Reputation: 1330
I have a string in python and I want to replace multiple consecutive repeating character into 1. For example:
st = "UUUURRGGGEENNTTT"
print(st.replace(r'(\w){2,}',r'\1'))
But this command doesn't seems to be working, please can anybody help in finding what's wrong with this command?
There is one more way to solve this but wanted to understand why the above command fails and is there any way to correct it:
print(re.sub(r"([a-z])\1+",r"\1",st)) -- print URGENT
Upvotes: 1
Views: 6038
Reputation: 2012
you need to use regex. so you can do this:
import re
re.sub(r'[^\w\s]|(.)(?=\1)', '', 'UUURRRUU')
the result is UR.
this is a snapshot of what I have got:
for this regex: (.)(?=.*\1)
(.) means: match any char except new lines (line breaks)
?=. means: lookahead every char except new line (.)
* means: match a preceding token
\1 means: to mach the result of captured group, which is the U or R ...
then replace all matches with ''
also you can check this: lookahead
also check this tool I solve my regex using it, it describe everything and you can learn a lot from it: regexer
Upvotes: 10
Reputation: 33704
The reason for why your code does not work is because str.replace
does not support regex, you can only replace a substring with another string. You will need to use the re
module if you want to replace by matching a regex pattern.
Secondly, your regex pattern is also incorrect, (\w){2,}
will match any characters that occurs 2 or more times (doesn’t have to be the same character though), so it will not work. You will need to do something like this:
import re
st = "UUUURRGGGEENNTTT"
print(re.sub(r'(\w)\1+',r'\1', st)))
# URGENT
Now this will only match the same character 2 or more times.

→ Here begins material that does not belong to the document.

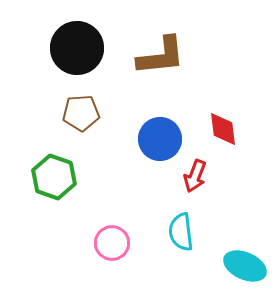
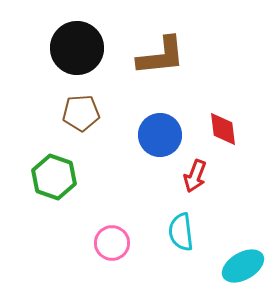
blue circle: moved 4 px up
cyan ellipse: moved 2 px left; rotated 54 degrees counterclockwise
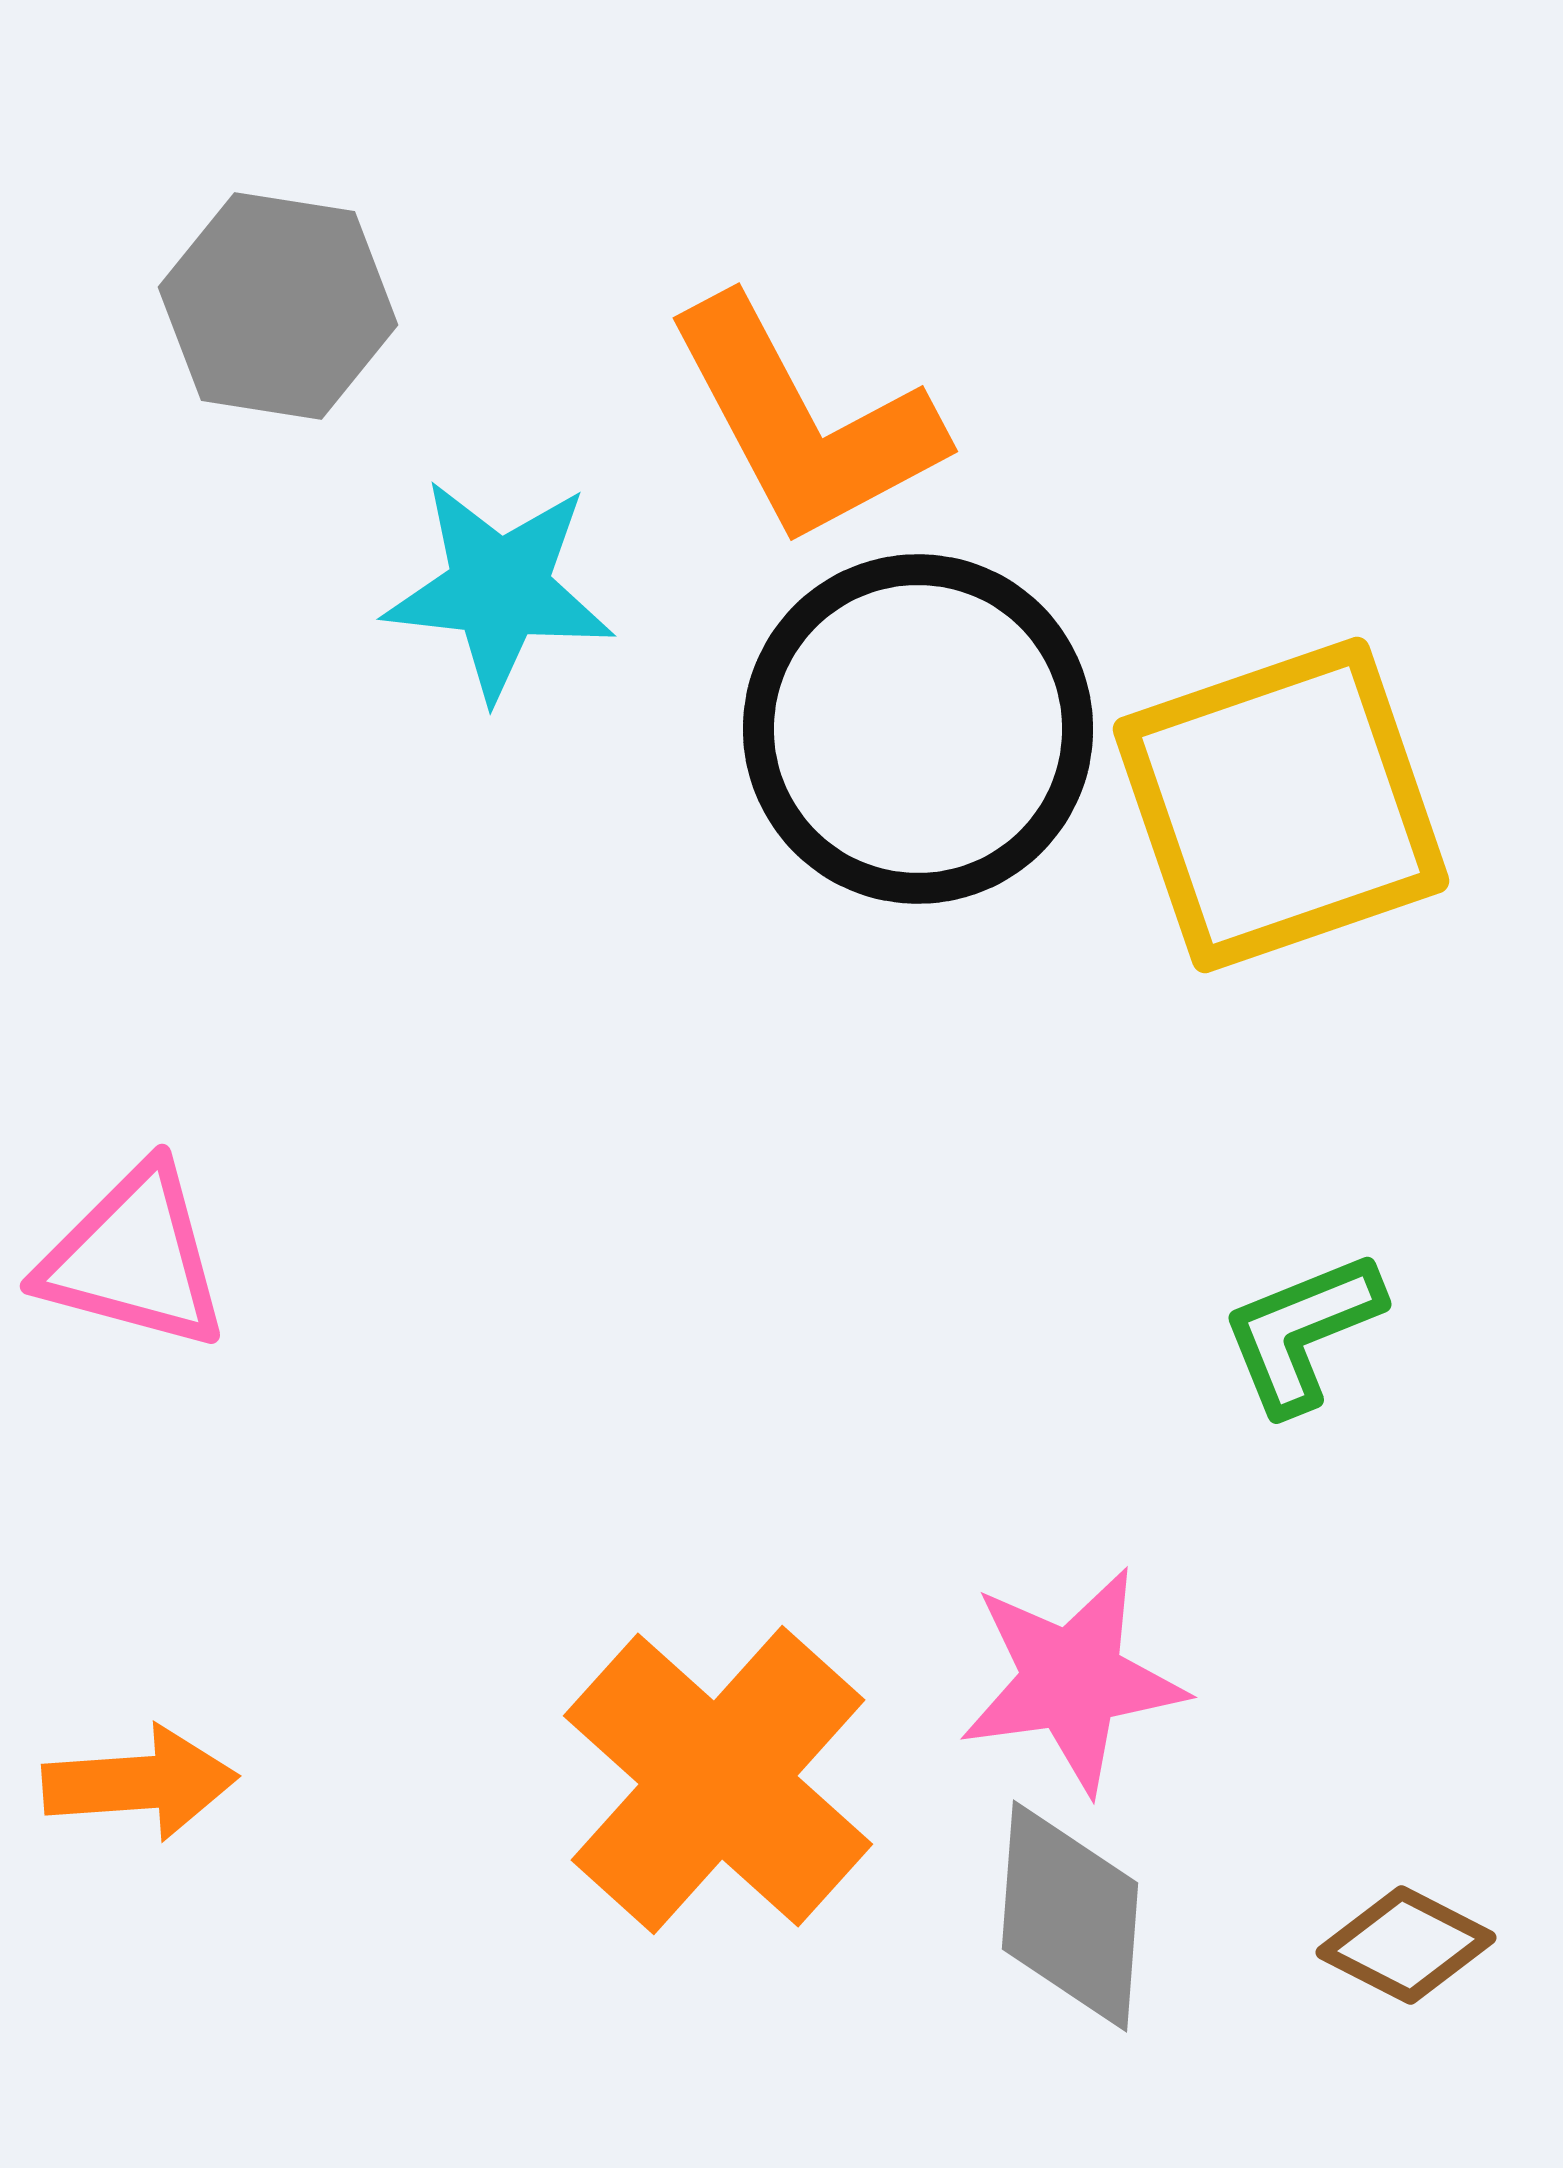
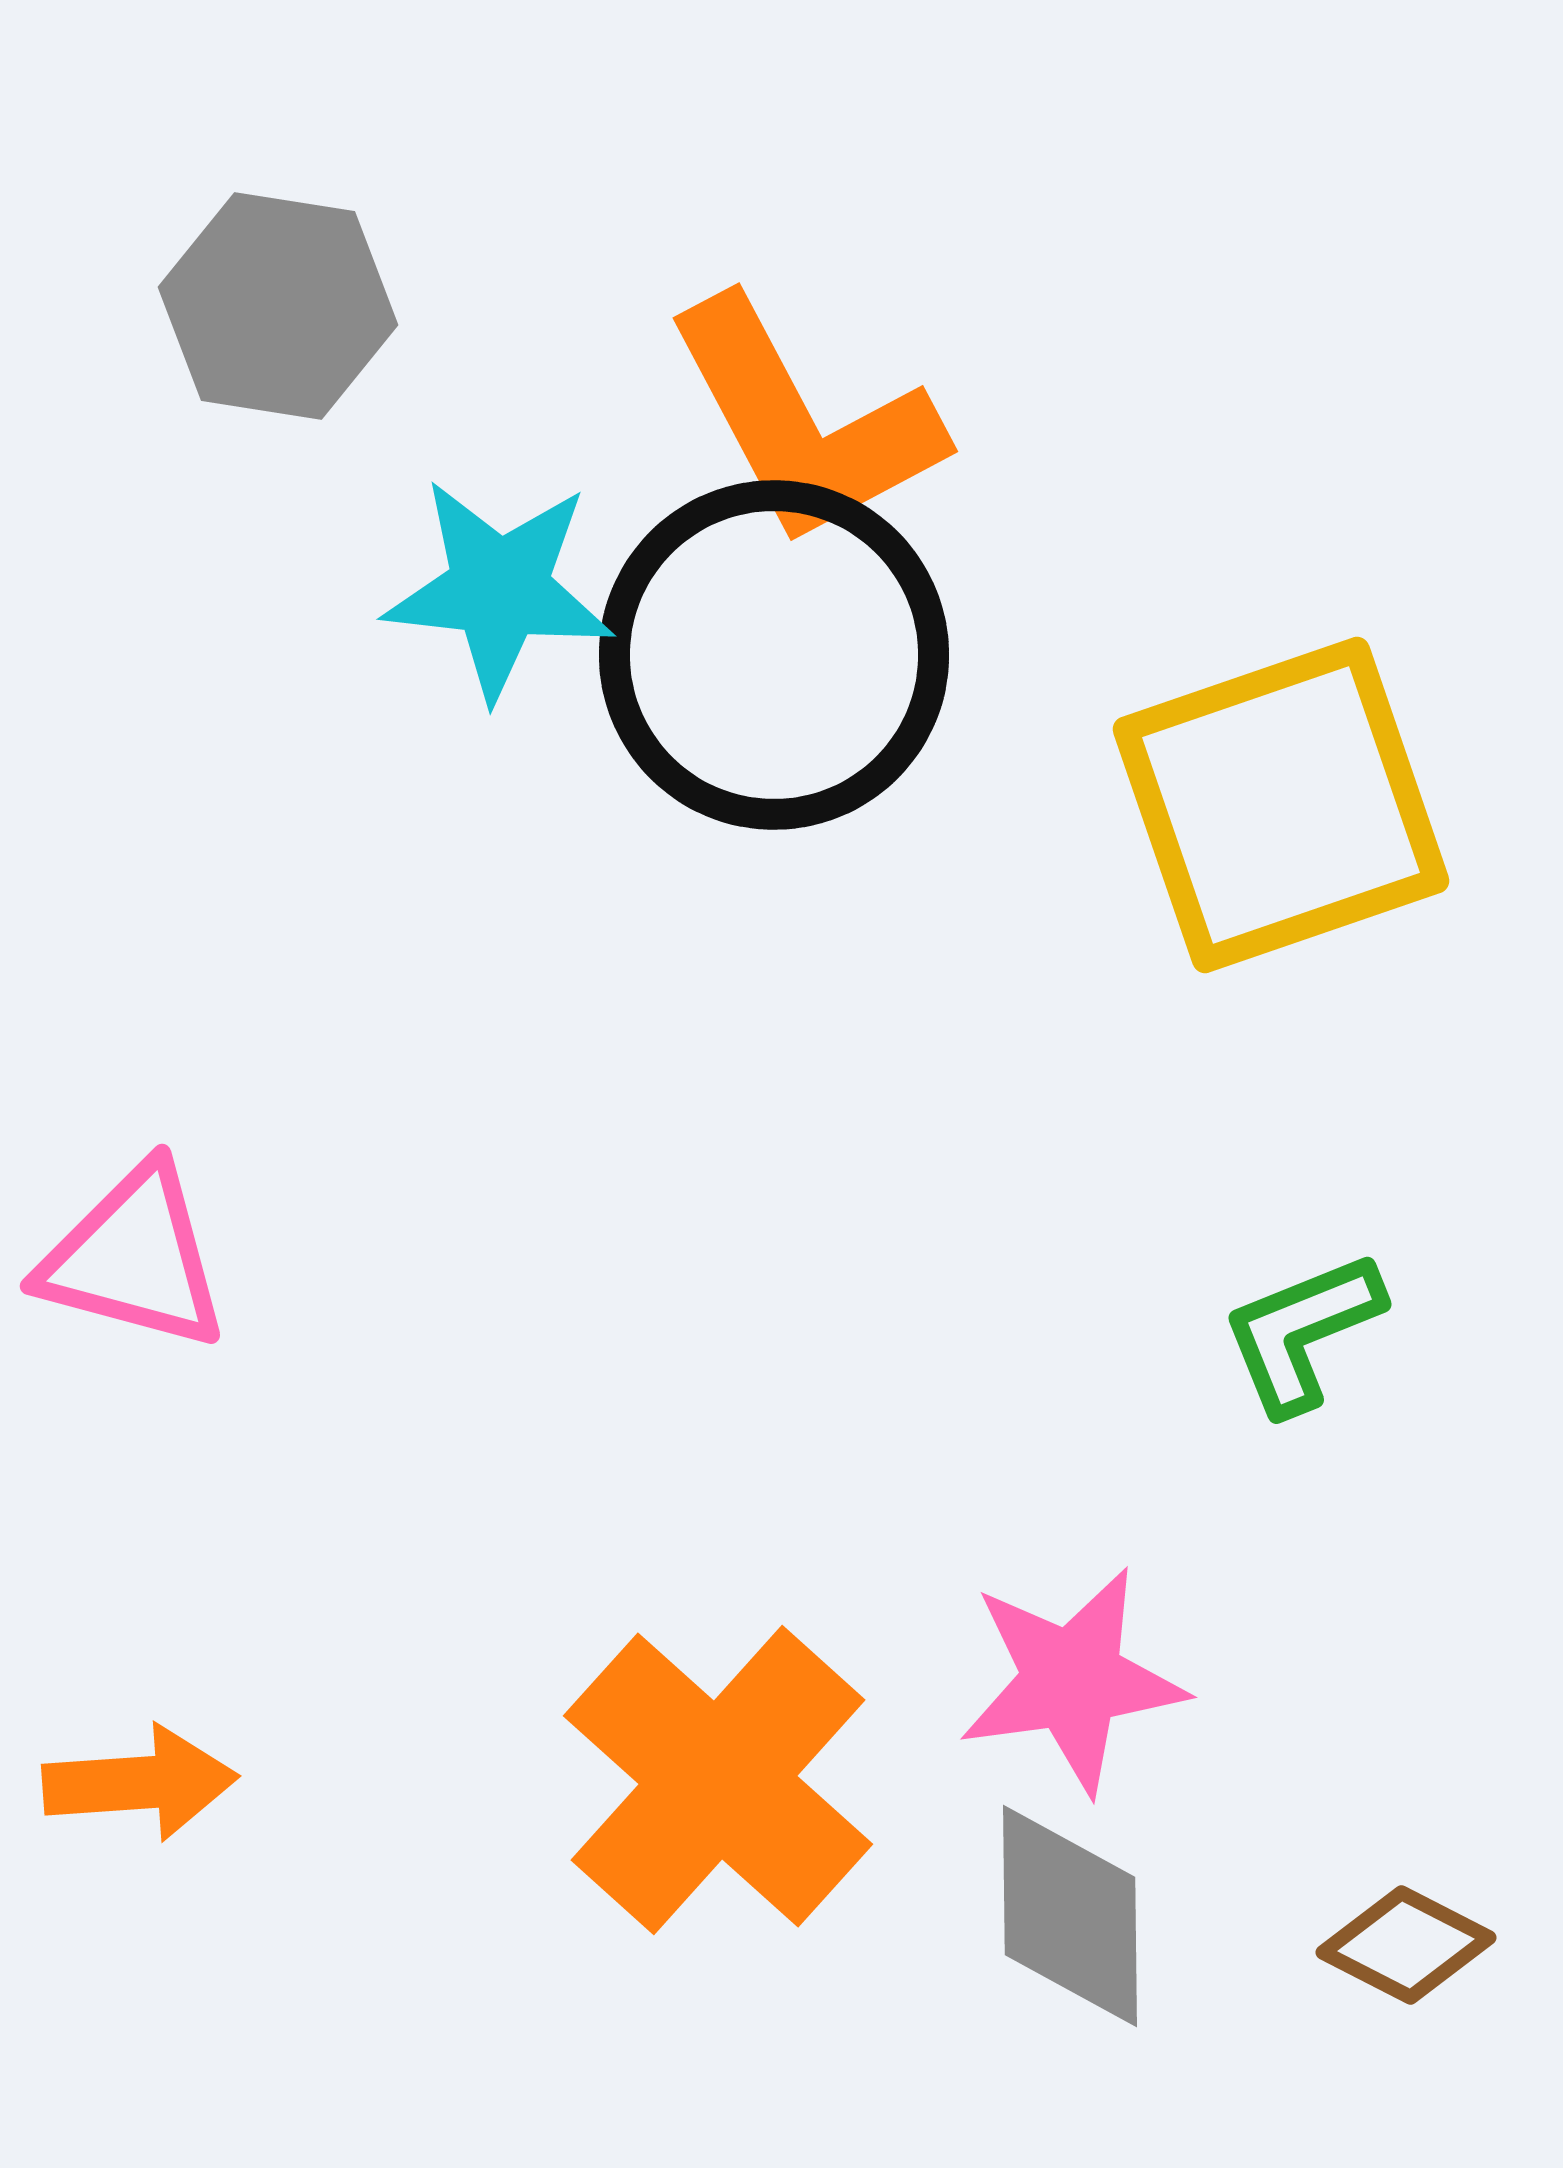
black circle: moved 144 px left, 74 px up
gray diamond: rotated 5 degrees counterclockwise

An alternative, “unique” solution to this is that you can use the unique_justseen
recipe that itertools
provides:
from itertools import groupby
from operator import itemgetter
st = "UUUURRGGGEENNTTT"
new ="".join(map(next, map(itemgetter(1), groupby(st))))
print(new)
# URGENT
Upvotes: 3
Reputation: 2624
string.replace(s, old, new[, maxreplace])
only does substring replacement:
>>> '(\w){2,}'.replace(r'(\w){2,}',r'\1')
'\\1'
That's why it fails and it can't work with regex expression so no way to correct the first command.
Upvotes: 1